Suite des chroniques sur les publications et les plagiats (cliquer sur le TAG). Quid des sanctions contre les enseignants-chercheurs dont il est prouvé qu’ils ont plagié ? Café Brant (Strasbourg), discussion entre deux professeurs des universités en retraite. Mon collègue me raconte une histoire ancienne. X est maître-assistant et est accusé de plagiat. Un jury d’honneur est réuni dans son université. Celui-ci atteste le plagiat et prononce une sanction : le blocage de la carrière ; le plagiaire atteste, en jury et sur l’honneur, qu’il ne demandera plus jamais de promotion. La fin de l’histoire : X a terminé sa carrière comme professeur de classe exceptionnelle. La morale : “Le plagiaire : parole ou bras d’honneur ?”
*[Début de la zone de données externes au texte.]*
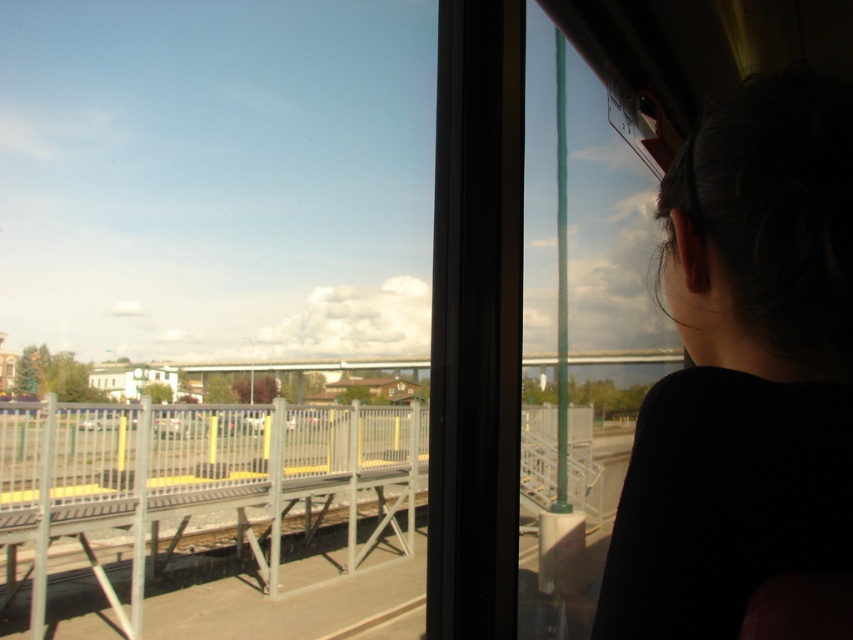 Who is positioned more to the right, dark hair at upper right or metal/textured rail at center?

From the viewer's perspective, dark hair at upper right appears more on the right side.

Can you confirm if dark hair at upper right is wider than metal/textured rail at center?

Incorrect, dark hair at upper right's width does not surpass metal/textured rail at center's.

Describe the element at coordinates (744, 369) in the screenshot. The height and width of the screenshot is (640, 853). I see `dark hair at upper right` at that location.

Locate an element on the screen. The width and height of the screenshot is (853, 640). dark hair at upper right is located at coordinates (744, 369). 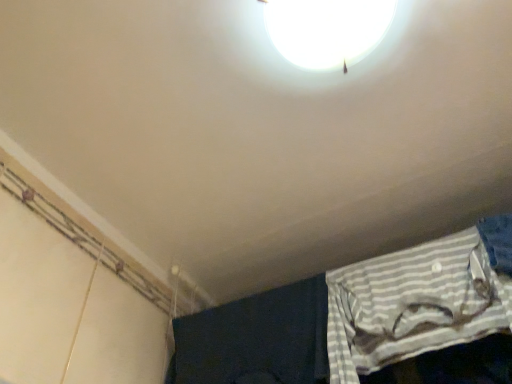 Question: Considering the positions of white glossy lamp at upper center and white striped fabric at lower right in the image, is white glossy lamp at upper center bigger or smaller than white striped fabric at lower right?

Choices:
 (A) small
 (B) big

Answer: (A)

Question: In terms of height, does white glossy lamp at upper center look taller or shorter compared to white striped fabric at lower right?

Choices:
 (A) tall
 (B) short

Answer: (B)

Question: From a real-world perspective, relative to white striped fabric at lower right, is white glossy lamp at upper center vertically above or below?

Choices:
 (A) below
 (B) above

Answer: (B)

Question: Choose the correct answer: Is white striped fabric at lower right inside white glossy lamp at upper center or outside it?

Choices:
 (A) outside
 (B) inside

Answer: (A)

Question: From a real-world perspective, is white striped fabric at lower right above or below white glossy lamp at upper center?

Choices:
 (A) above
 (B) below

Answer: (B)

Question: Relative to white glossy lamp at upper center, is white striped fabric at lower right in front or behind?

Choices:
 (A) front
 (B) behind

Answer: (B)

Question: Based on their positions, is white striped fabric at lower right located to the left or right of white glossy lamp at upper center?

Choices:
 (A) right
 (B) left

Answer: (A) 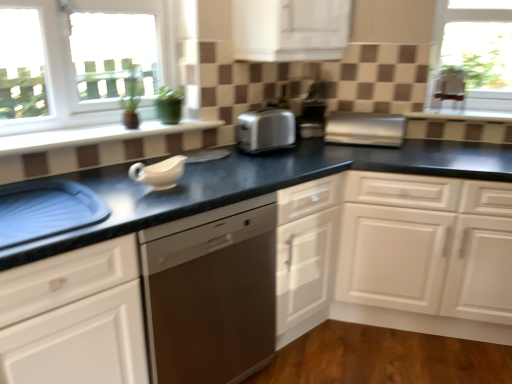 Question: Based on their sizes in the image, would you say white ceramic window sill at upper left is bigger or smaller than black granite countertop at center?

Choices:
 (A) big
 (B) small

Answer: (B)

Question: From the image's perspective, is white ceramic window sill at upper left located above or below black granite countertop at center?

Choices:
 (A) below
 (B) above

Answer: (B)

Question: Which is farther from the white glossy cabinet at upper center, the second cabinetry ordered from the bottom?

Choices:
 (A) blue plastic tray at lower left
 (B) satin silver toaster at center
 (C) white matte cabinet at center, positioned as the first cabinetry in bottom-to-top order
 (D) black granite countertop at center
 (E) stainless steel dishwasher at center

Answer: (A)

Question: Which object is positioned farthest from the white glossy cabinet at upper center, the second cabinetry ordered from the bottom?

Choices:
 (A) satin silver toaster at center
 (B) satin silver toaster at center
 (C) black granite countertop at center
 (D) blue plastic tray at lower left
 (E) stainless steel dishwasher at center

Answer: (D) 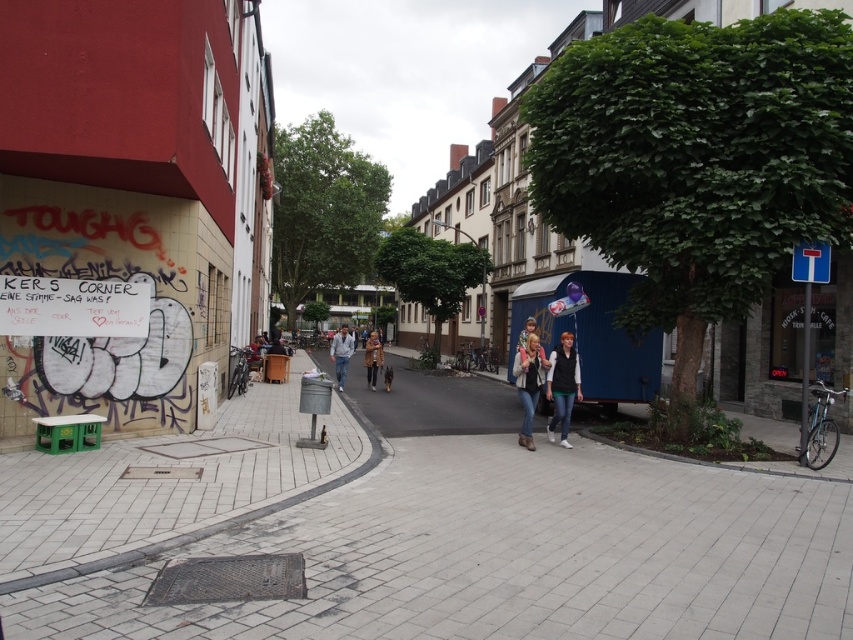 You are standing at the intersection in the urban street scene. There is a point marked at coordinates (x=419, y=536) which is on the smooth concrete pavement at center. If you want to walk from the red facade building on the left to this point, which direction should you head?

You should head towards the center of the image because the point marked at (x=419, y=536) is located on the smooth concrete pavement at center, which is directly in front of the red facade building on the left.

Looking at this image, you are a street artist planning to paint a mural between the denim jeans at center and the brown leather jacket at center. Which object should you place your ladder closer to if you want to paint a smaller section?

You should place your ladder closer to the denim jeans at center because it has a smaller size compared to the brown leather jacket at center, requiring a smaller painting area.

You are standing on the smooth concrete pavement at center and want to walk to the denim jeans at center. Which direction should you move?

You should move to the right, since the denim jeans at center are to the right of the smooth concrete pavement at center. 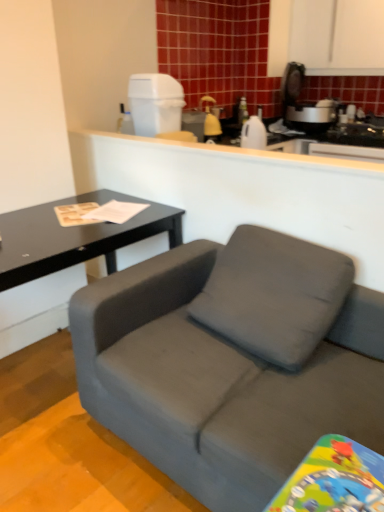 The height and width of the screenshot is (512, 384). Find the location of `black matte table at left`. black matte table at left is located at coordinates (74, 237).

Describe the element at coordinates (74, 237) in the screenshot. Image resolution: width=384 pixels, height=512 pixels. I see `black matte table at left` at that location.

What do you see at coordinates (232, 361) in the screenshot? This screenshot has width=384, height=512. I see `matte gray couch at center` at bounding box center [232, 361].

This screenshot has height=512, width=384. Find the location of `matte gray couch at center`. matte gray couch at center is located at coordinates pyautogui.click(x=232, y=361).

Identify the location of matte yellow spray bottle at upper center, acting as the 1th appliance starting from the back. This screenshot has width=384, height=512. (211, 120).

The height and width of the screenshot is (512, 384). What do you see at coordinates (345, 160) in the screenshot? I see `white matte counter at upper center` at bounding box center [345, 160].

What is the approximate height of white matte counter at upper center?

3.54 inches.

Image resolution: width=384 pixels, height=512 pixels. Find the location of `black matte table at left`. black matte table at left is located at coordinates (74, 237).

Considering the relative positions of matte gray couch at center and matte yellow spray bottle at upper center, which appears as the 2th appliance when viewed from the left, in the image provided, is matte gray couch at center to the left or to the right of matte yellow spray bottle at upper center, which appears as the 2th appliance when viewed from the left,?

Based on their positions, matte gray couch at center is located to the right of matte yellow spray bottle at upper center, which appears as the 2th appliance when viewed from the left.

Is matte gray couch at center positioned behind matte yellow spray bottle at upper center, acting as the 1th appliance starting from the back?

No, the depth of matte gray couch at center is less than that of matte yellow spray bottle at upper center, acting as the 1th appliance starting from the back.

Can you confirm if matte gray couch at center is thinner than matte yellow spray bottle at upper center, the 2th appliance from the front?

In fact, matte gray couch at center might be wider than matte yellow spray bottle at upper center, the 2th appliance from the front.

From the image's perspective, does matte gray couch at center appear lower than matte yellow spray bottle at upper center, the 2th appliance from the front?

Yes, from the image's perspective, matte gray couch at center is below matte yellow spray bottle at upper center, the 2th appliance from the front.

In terms of height, does white matte counter at upper center look taller or shorter compared to matte gray couch at center?

A: Considering their sizes, white matte counter at upper center has less height than matte gray couch at center.

How many degrees apart are the facing directions of white matte counter at upper center and matte gray couch at center?

There is a 0.00168-degree angle between the facing directions of white matte counter at upper center and matte gray couch at center.

Which is in front, white matte counter at upper center or matte gray couch at center?

matte gray couch at center.

Between point (156, 92) and point (370, 157), which one is positioned behind?

Positioned behind is point (370, 157).

Between white plastic trash can at upper center, which is counted as the 1th appliance, starting from the front, and white matte counter at upper center, which one has more height?

Standing taller between the two is white plastic trash can at upper center, which is counted as the 1th appliance, starting from the front.

Is white plastic trash can at upper center, placed as the second appliance when sorted from back to front, in front of or behind white matte counter at upper center in the image?

white plastic trash can at upper center, placed as the second appliance when sorted from back to front, is positioned farther from the viewer than white matte counter at upper center.

Between white plastic trash can at upper center, which is counted as the 1th appliance, starting from the front, and white matte counter at upper center, which one has smaller width?

Thinner between the two is white matte counter at upper center.

Would you say black matte table at left is inside or outside matte yellow spray bottle at upper center, the first appliance from the right?

black matte table at left cannot be found inside matte yellow spray bottle at upper center, the first appliance from the right.

Based on their positions, is black matte table at left located to the left or right of matte yellow spray bottle at upper center, acting as the 1th appliance starting from the back?

In the image, black matte table at left appears on the left side of matte yellow spray bottle at upper center, acting as the 1th appliance starting from the back.

Would you say black matte table at left is a long distance from matte yellow spray bottle at upper center, the first appliance from the right?

That's right, there is a large distance between black matte table at left and matte yellow spray bottle at upper center, the first appliance from the right.

Considering their positions, is black matte table at left located in front of or behind matte yellow spray bottle at upper center, the 2th appliance from the front?

black matte table at left is positioned closer to the viewer than matte yellow spray bottle at upper center, the 2th appliance from the front.

Does matte yellow spray bottle at upper center, acting as the 1th appliance starting from the back, lie behind white matte counter at upper center?

Yes, it is.

Can you confirm if matte yellow spray bottle at upper center, acting as the 1th appliance starting from the back, is shorter than white matte counter at upper center?

No, matte yellow spray bottle at upper center, acting as the 1th appliance starting from the back, is not shorter than white matte counter at upper center.

How many degrees apart are the facing directions of matte yellow spray bottle at upper center, which appears as the 2th appliance when viewed from the left, and white matte counter at upper center?

90 degrees separate the facing orientations of matte yellow spray bottle at upper center, which appears as the 2th appliance when viewed from the left, and white matte counter at upper center.

Is matte yellow spray bottle at upper center, the 2th appliance from the front, inside the boundaries of white matte counter at upper center, or outside?

The correct answer is: outside.

Is matte yellow spray bottle at upper center, the 2th appliance from the front, facing away from white plastic trash can at upper center, positioned as the 1th appliance in left-to-right order?

No, matte yellow spray bottle at upper center, the 2th appliance from the front, is not facing away from white plastic trash can at upper center, positioned as the 1th appliance in left-to-right order.

Based on the photo, considering the relative sizes of matte yellow spray bottle at upper center, acting as the 1th appliance starting from the back, and white plastic trash can at upper center, placed as the second appliance when sorted from back to front, in the image provided, is matte yellow spray bottle at upper center, acting as the 1th appliance starting from the back, thinner than white plastic trash can at upper center, placed as the second appliance when sorted from back to front,?

Yes.

Considering the relative positions of matte yellow spray bottle at upper center, the first appliance from the right, and white plastic trash can at upper center, placed as the second appliance when sorted from back to front, in the image provided, is matte yellow spray bottle at upper center, the first appliance from the right, to the left of white plastic trash can at upper center, placed as the second appliance when sorted from back to front, from the viewer's perspective?

In fact, matte yellow spray bottle at upper center, the first appliance from the right, is to the right of white plastic trash can at upper center, placed as the second appliance when sorted from back to front.

Is point (211, 137) closer or farther from the camera than point (154, 94)?

Point (211, 137).

Between white plastic trash can at upper center, placed as the second appliance when sorted from back to front, and black matte table at left, which one has less height?

Standing shorter between the two is white plastic trash can at upper center, placed as the second appliance when sorted from back to front.

Based on the photo, from a real-world perspective, is white plastic trash can at upper center, which is counted as the second appliance, starting from the right, physically located above or below black matte table at left?

white plastic trash can at upper center, which is counted as the second appliance, starting from the right, is situated higher than black matte table at left in the real world.

Which is behind, white plastic trash can at upper center, which is counted as the second appliance, starting from the right, or black matte table at left?

white plastic trash can at upper center, which is counted as the second appliance, starting from the right, is behind.

Is point (136, 104) closer or farther from the camera than point (162, 214)?

Point (136, 104) is positioned farther from the camera compared to point (162, 214).

Where is `studio couch below the matte yellow spray bottle at upper center, the first appliance from the right (from a real-world perspective)`? studio couch below the matte yellow spray bottle at upper center, the first appliance from the right (from a real-world perspective) is located at coordinates (232, 361).

This screenshot has width=384, height=512. In order to click on counter above the matte gray couch at center (from a real-world perspective) in this screenshot , I will do `click(345, 160)`.

Based on their spatial positions, is matte yellow spray bottle at upper center, the 2th appliance from the front, or black matte table at left further from white plastic trash can at upper center, placed as the second appliance when sorted from back to front?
Sanctions contre les enseignants-chercheurs et doctorants plagiaires. Revue des sites de Michelle Bergadaà (ici), de Jean-Noël Darde (ici) et de Hélène Maurel-Indart, professeur de Lettres à l’université de Tours (ici). Celle-ci a publié en 2007 “Plagiats ou les coulisses de l’écriture” (ici). Dans l’actualité de son blog, on peut lire ceci sur les sanctions. “Ceux qui découvrent les plagiats en matière de recherche sont quasiment plus mal vus que ceux qui les commettent !!!… Dans les sphères universitaires, outre les sanctions qui pourraient être décidées par les tribunaux, en matière pénale, commerciale ou civile, ces comportements, inadmissibles, sont sanctionnés, en matière disciplinaire, par exemple par l’exclusion temporaire ou définitive de tout établissement d’enseignement supérieur ou par une disqualification qui ferme l’accès à un emploi d’enseignant-chercheur.” Autant dire que la société civile et l’institution disposent d’un systéme de sanctions apparemment efficaces pour lutter contre le plagiat. Pour preuve, deux plagiats de thèses ont fait récemment l’objet de condamnations : un plagiaire de l’Université de Picardie a vu sa thèse annulée par le conseil de discipline de son université en mai 2009 ; un autre, de l’Université de Liège, a été condamné en mars 2010 par le TGI de Paris pour contrefaçon“. Jean-Pierre Nioche, professeur à HEC, dans un commentaire de ce blog, signale la sanction contre un doctorant : “il a dû abandonner le doctorat pour avoir pratiqué des emprunts dans deux devoirs remis dans le cadre des séminaires doctoraux”.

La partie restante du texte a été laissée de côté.